Natural health campaigners to design new methods for regulating supplements

ANH​, which took the Commission to the European court in January over the directive, said the new €75,000 research will focus in particular on developing a new and appropriate scientific risk assessment methodology for vitamins, minerals and other micro-nutrients.

The ANH, along with other trade associations, has argued that the list of nutrients and nutrient forms allowed in supplements under the new law (called the 'positive list') is based on outdated evidence and older lists for other directives. Many ingredients being used safely in supplements on the market have been left off the list.

Moreover there are concerns that the setting of maximum levels of vitamins and minerals on the list - to be carried out after the directive comes into force on 1 August - will result in much lower levels than those currently allowed in markets like the UK and Netherlands.

The new study commissioned by ANH, whose members include consumers, doctors and innovative supplement makers and suppliers, is designed to influence the shape of a new directive, if the court recommends next month that the current version should be altered.

The advocate general hearing the case said in April that the directive was invalid under EU law and noted that the procedure for adding ingredients to the 'positive list' had the "transparency of a black box", suggesting that it needed to be amended. A European court ruling follows the opinion of the advocate general in the majority of cases although the rewriting of a directive remains rare.

"It is essential that the issue of food supplements regulation is looked at by a leading independent group of risk analysis scientists with a blank sheet of paper, before any amendment to the directive is finalised,"​ said Dr Robert Verkerk, executive director of the ANH.

"In our opinion, and that of medical doctors practising clinical nutrition and other scientists around the world who have endorsed our proposal, the existing risk assessment systems being used by regulators are deeply flawed. We badly need a new model that takes into account both risks and benefits of food supplements,"​ he added.

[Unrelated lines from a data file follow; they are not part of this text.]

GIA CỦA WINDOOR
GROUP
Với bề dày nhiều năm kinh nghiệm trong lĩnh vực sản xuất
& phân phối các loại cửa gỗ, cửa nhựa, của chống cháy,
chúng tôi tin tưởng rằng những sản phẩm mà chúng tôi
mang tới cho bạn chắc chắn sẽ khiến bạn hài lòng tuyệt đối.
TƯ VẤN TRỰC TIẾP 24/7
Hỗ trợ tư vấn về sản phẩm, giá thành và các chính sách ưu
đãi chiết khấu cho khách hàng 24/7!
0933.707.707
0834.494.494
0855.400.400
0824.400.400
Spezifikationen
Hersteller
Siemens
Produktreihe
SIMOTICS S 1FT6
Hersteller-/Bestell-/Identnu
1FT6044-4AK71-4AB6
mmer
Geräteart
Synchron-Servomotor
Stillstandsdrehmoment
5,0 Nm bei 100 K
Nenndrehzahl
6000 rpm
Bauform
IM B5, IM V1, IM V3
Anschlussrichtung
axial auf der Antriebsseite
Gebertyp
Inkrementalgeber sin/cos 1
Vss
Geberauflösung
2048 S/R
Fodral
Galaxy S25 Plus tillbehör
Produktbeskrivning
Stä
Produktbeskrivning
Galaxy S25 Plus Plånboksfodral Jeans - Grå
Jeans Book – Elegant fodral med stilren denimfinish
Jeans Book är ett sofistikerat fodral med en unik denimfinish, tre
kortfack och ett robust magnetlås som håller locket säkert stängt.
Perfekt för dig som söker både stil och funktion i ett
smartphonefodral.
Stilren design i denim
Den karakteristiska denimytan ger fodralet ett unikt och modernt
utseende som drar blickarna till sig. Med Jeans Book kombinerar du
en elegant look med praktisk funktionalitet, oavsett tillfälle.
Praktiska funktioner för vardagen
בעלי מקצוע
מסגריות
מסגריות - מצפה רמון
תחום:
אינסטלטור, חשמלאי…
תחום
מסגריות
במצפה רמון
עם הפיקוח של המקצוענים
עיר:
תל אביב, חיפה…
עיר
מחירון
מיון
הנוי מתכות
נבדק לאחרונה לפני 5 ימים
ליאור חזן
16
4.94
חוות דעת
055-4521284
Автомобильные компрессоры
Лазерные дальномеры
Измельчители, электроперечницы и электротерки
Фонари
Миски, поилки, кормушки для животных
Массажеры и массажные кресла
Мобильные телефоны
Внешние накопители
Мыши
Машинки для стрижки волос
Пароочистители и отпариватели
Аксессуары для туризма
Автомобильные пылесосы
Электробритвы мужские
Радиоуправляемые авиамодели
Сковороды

The study will be led by Dr Jaap Hanekamp and Professor Aalt Bast, of the Heidelberg Appeal Nederland (HAN) Foundation, which has previously provided risk assessment studies to governments on health issues such as nitrates in food and drinking water and antibiotic growth promoters in livestock. The €75,000 in funding is being provided by the Netherlands-based International Nutritional Company.

Dr Verkerk is also keen to shape the international guidelines on vitamin and mineral food supplements being finalised by the UN's Codex Alimentarius Commission in July.

The ANH previously submitted a report to the Food & Agriculture Organisation and the World Health Organisation of the UN, which are developing a so-called "nutrient-appropriate risk assessment" system for food supplements likely to be adopted by the Codex Alimentarius Commission.

In an interview with NutraIngredient.com earlier this year, Dr Verkerk said: "Risk management is about focusing energy on high risk problems. We should focus specifically on the 30-40 high risk nutrient forms, such as the fat-soluble vitamins and some potentially toxic mineral forms like selenium and zinc, and develop a risk assessment system for these as the first move forward."​

The HAN Foundation study is expected in around nine months time and ANH believes regulators should await the results before any further laws or guidelines are finalised.

The UK's health food manufacturer's association (HFMA), which brought a parallel challenge to the European court in January, is however continuing to work on dossiers for ingredients not on the directive's positive list, in the event that the court decision goes with the Commission.

European Court of Justice issues its final decision on the case on 12 July, also the deadline for submitting dossiers to support the addition of a new ingredient to the positive list.